Produce a verbatim copy of the lines from the one holding "よろずプログラマーのためのPython導入ガイ" through the last line of the listing, and nothing else.

────────────────────────────────────────

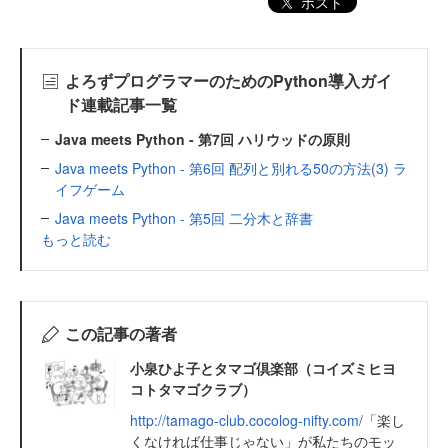
ポスト
よろずプログラマーのためのPython導入ガイ
ド連載記事一覧
Java meets Python - 第7回 ハリウッドの原則
Java meets Python - 第6回 配列と別れる50の方法(3) ラ
イフゲーム
Java meets Python - 第5回 二分木と辞書
もっと読む
この記事の著者
小泉ひよ子とタマゴ倶楽部（コイズミヒヨ
コトタマゴクラブ）
http://tamago-club.cocolog-nifty.com/
「楽し
くなければ仕事じゃない」が私たちのモッ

────────────────────────────────────────

■ EXERCISE ANSWER
よろずプログラマーのためのPython導入ガイ
ド連載記事一覧
Java meets Python - 第7回 ハリウッドの原則
Java meets Python - 第6回 配列と別れる50の方法(3) ラ
イフゲーム
Java meets Python - 第5回 二分木と辞書
もっと読む
この記事の著者
小泉ひよ子とタマゴ倶楽部（コイズミヒヨ
コトタマゴクラブ）
http://tamago-club.cocolog-nifty.com/
「楽し
くなければ仕事じゃない」が私たちのモッ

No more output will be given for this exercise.